** Opening DATA FOR ANALYSIS block **

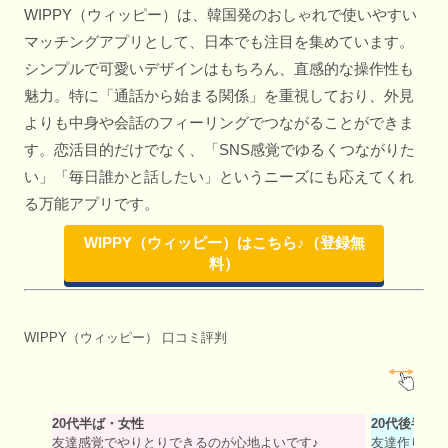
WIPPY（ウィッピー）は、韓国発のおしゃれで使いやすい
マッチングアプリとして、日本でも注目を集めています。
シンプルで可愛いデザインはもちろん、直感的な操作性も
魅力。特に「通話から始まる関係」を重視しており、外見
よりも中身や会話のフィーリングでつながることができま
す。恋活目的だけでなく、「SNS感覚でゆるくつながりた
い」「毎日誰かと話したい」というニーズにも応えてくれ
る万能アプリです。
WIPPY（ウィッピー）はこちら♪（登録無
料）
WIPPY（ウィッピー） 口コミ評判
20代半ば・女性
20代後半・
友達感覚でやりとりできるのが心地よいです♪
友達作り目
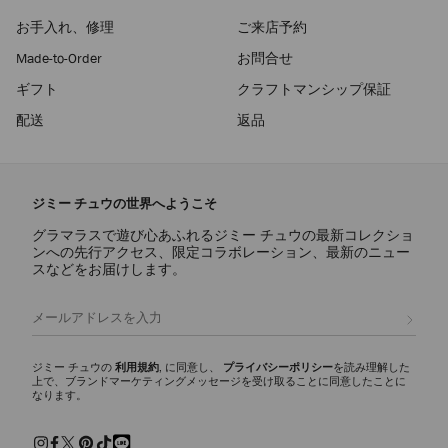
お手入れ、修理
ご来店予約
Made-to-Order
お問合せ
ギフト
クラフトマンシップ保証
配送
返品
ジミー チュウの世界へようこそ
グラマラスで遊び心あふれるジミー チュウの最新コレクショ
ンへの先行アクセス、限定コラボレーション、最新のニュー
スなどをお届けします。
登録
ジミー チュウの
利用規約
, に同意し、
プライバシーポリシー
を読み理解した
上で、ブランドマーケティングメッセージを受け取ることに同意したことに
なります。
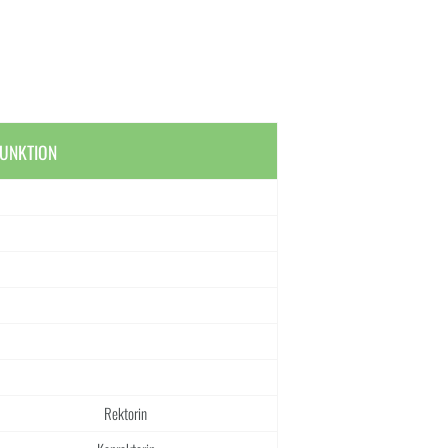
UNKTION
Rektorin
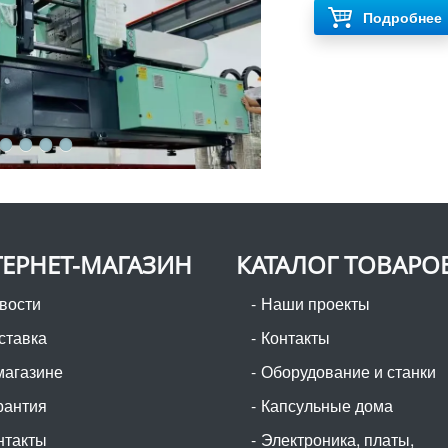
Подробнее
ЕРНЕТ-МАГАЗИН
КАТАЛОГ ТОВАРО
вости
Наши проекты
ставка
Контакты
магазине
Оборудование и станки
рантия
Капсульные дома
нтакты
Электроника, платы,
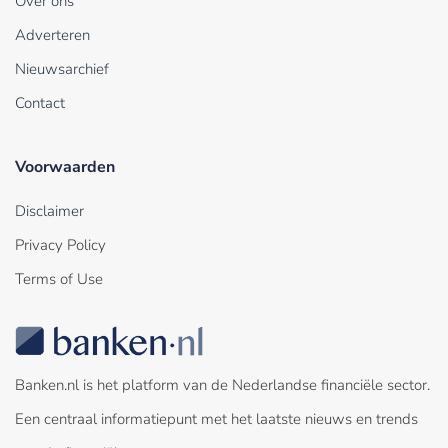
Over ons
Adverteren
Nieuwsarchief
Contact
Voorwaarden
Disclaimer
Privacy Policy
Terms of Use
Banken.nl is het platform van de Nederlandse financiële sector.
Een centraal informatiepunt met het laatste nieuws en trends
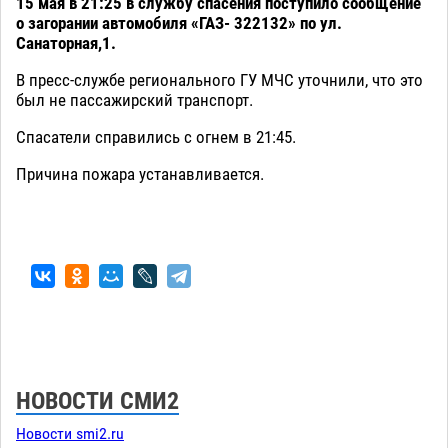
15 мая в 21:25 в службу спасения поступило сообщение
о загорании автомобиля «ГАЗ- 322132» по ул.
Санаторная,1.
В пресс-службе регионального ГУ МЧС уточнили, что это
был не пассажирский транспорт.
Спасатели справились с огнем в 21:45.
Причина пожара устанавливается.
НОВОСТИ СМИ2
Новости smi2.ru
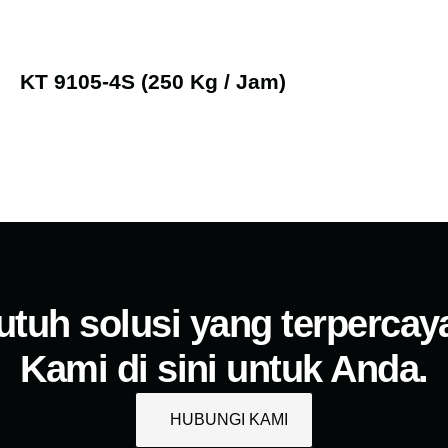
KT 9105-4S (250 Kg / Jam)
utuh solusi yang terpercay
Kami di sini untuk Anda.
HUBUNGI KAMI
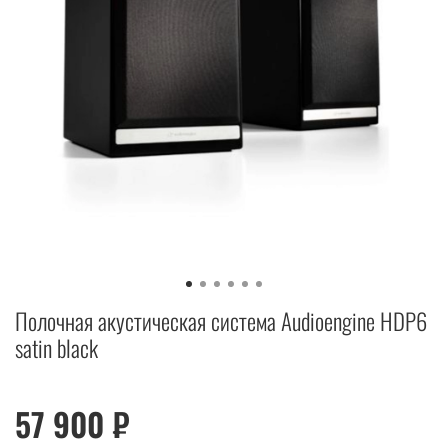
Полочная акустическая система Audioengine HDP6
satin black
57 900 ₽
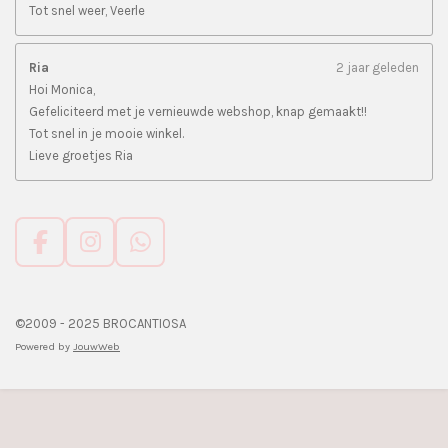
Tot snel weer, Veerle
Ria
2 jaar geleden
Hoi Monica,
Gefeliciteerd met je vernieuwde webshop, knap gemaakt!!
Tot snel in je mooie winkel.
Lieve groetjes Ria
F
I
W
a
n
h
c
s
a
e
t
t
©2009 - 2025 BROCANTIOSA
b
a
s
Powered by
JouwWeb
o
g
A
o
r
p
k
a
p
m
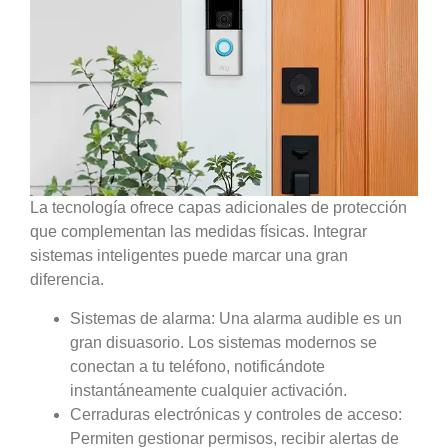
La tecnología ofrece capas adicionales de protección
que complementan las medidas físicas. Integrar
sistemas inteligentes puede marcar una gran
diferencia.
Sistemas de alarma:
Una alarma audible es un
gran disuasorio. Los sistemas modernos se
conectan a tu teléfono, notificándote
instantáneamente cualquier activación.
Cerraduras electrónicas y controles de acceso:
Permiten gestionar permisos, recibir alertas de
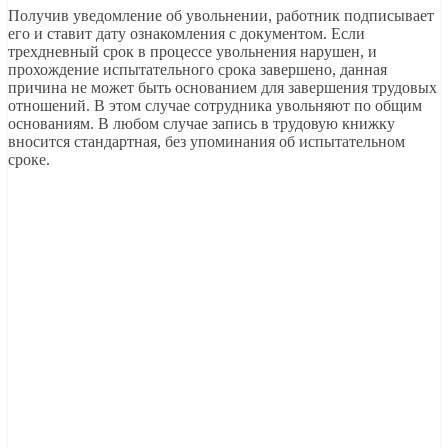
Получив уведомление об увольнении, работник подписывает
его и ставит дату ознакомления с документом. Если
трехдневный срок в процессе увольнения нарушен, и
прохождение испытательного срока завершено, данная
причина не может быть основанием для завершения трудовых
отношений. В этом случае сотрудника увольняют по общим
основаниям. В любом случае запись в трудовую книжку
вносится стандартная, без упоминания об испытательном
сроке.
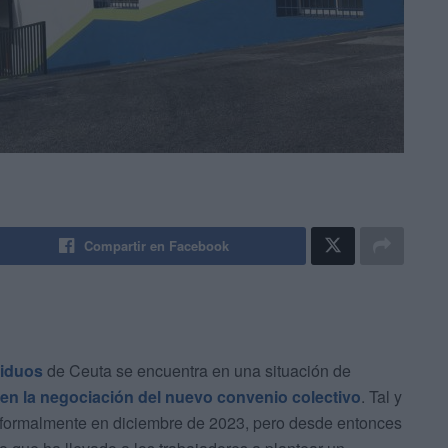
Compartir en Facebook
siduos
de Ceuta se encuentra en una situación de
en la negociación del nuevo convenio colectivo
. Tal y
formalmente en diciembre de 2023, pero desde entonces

** Closing DATA FOR ANALYSIS block **
** Opening DATA FOR ANALYSIS block **

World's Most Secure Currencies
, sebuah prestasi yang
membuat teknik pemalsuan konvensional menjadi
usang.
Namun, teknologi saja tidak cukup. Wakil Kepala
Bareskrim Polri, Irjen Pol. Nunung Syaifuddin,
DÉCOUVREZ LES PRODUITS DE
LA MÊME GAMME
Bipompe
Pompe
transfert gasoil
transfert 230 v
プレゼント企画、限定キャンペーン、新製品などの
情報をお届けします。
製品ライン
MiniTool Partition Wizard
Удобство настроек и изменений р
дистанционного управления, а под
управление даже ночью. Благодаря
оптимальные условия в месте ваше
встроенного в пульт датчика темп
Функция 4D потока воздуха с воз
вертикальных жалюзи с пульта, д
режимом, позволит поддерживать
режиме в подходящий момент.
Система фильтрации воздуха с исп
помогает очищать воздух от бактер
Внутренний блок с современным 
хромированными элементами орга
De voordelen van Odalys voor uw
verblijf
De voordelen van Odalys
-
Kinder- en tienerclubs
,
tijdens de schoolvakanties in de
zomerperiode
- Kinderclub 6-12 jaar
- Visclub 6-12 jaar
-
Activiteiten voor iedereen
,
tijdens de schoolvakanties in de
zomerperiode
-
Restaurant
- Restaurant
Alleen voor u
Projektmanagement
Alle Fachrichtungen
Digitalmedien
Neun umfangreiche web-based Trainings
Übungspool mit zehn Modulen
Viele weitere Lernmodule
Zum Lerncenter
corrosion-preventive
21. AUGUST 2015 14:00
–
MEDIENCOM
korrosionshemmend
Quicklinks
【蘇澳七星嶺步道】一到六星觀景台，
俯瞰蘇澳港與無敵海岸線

** Closing DATA FOR ANALYSIS block **
** Opening DATA FOR ANALYSIS block **

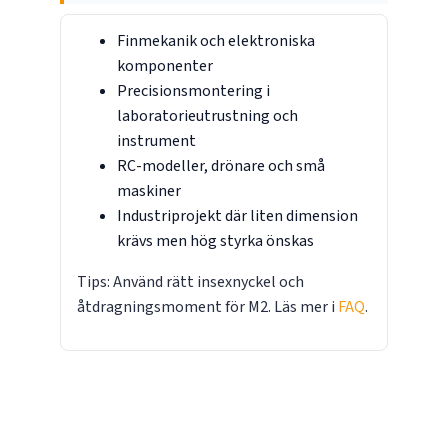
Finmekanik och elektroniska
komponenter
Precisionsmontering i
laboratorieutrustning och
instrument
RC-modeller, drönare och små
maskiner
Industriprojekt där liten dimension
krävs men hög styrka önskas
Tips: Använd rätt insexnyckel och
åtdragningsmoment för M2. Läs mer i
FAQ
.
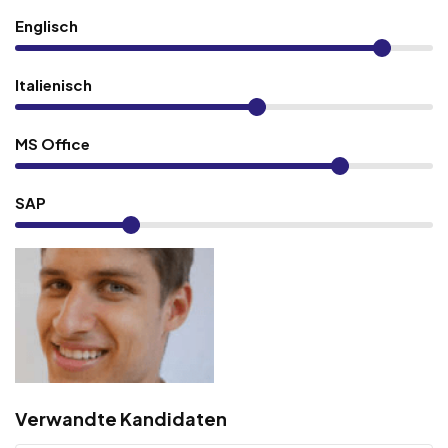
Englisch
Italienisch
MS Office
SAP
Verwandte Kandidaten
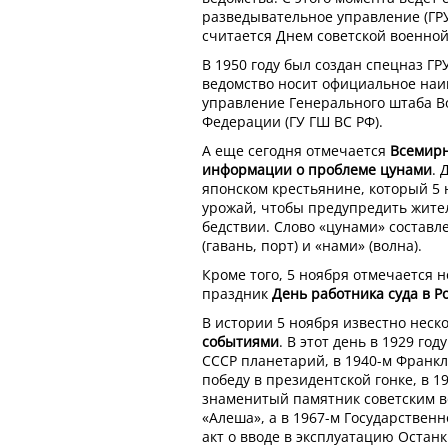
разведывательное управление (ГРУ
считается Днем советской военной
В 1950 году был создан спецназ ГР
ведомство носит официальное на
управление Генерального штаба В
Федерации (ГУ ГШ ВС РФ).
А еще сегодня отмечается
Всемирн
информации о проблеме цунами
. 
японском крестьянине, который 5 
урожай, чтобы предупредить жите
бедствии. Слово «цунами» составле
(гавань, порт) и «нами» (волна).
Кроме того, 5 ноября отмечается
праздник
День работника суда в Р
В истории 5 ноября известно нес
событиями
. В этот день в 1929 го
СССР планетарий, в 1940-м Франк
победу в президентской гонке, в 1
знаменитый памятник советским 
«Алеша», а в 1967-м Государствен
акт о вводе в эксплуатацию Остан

** Closing DATA FOR ANALYSIS block **

◆ WHAT THE EXERCISE ASKS:
Reproduce the listing above only between the lines holding "Kami di sini untuk Anda." and "основаниям. В любом", inclusive. Every line must match exactly, and pictures are dropped.

◆ WRITTEN ANSWER:
Kami di sini untuk Anda.
HUBUNGI KAMI
Полочная акустическая система Audioengine HDP6
satin black
57 900 ₽
Tot snel weer, Veerle
Ria
2 jaar geleden
Hoi Monica,
Gefeliciteerd met je vernieuwde webshop, knap gemaakt!!
Tot snel in je mooie winkel.
Lieve groetjes Ria
F
I
W
a
n
h
c
s
a
e
t
t
©2009 - 2025 BROCANTIOSA
b
a
s
Powered by
JouwWeb
o
g
A
o
r
p
k
a
p
m
La tecnología ofrece capas adicionales de protección
que complementan las medidas físicas. Integrar
sistemas inteligentes puede marcar una gran
diferencia.
Sistemas de alarma:
Una alarma audible es un
gran disuasorio. Los sistemas modernos se
conectan a tu teléfono, notificándote
instantáneamente cualquier activación.
Cerraduras electrónicas y controles de acceso:
Permiten gestionar permisos, recibir alertas de
Получив уведомление об увольнении, работник подписывает
его и ставит дату ознакомления с документом. Если
трехдневный срок в процессе увольнения нарушен, и
прохождение испытательного срока завершено, данная
причина не может быть основанием для завершения трудовых
отношений. В этом случае сотрудника увольняют по общим
основаниям. В любом случае запись в трудовую книжку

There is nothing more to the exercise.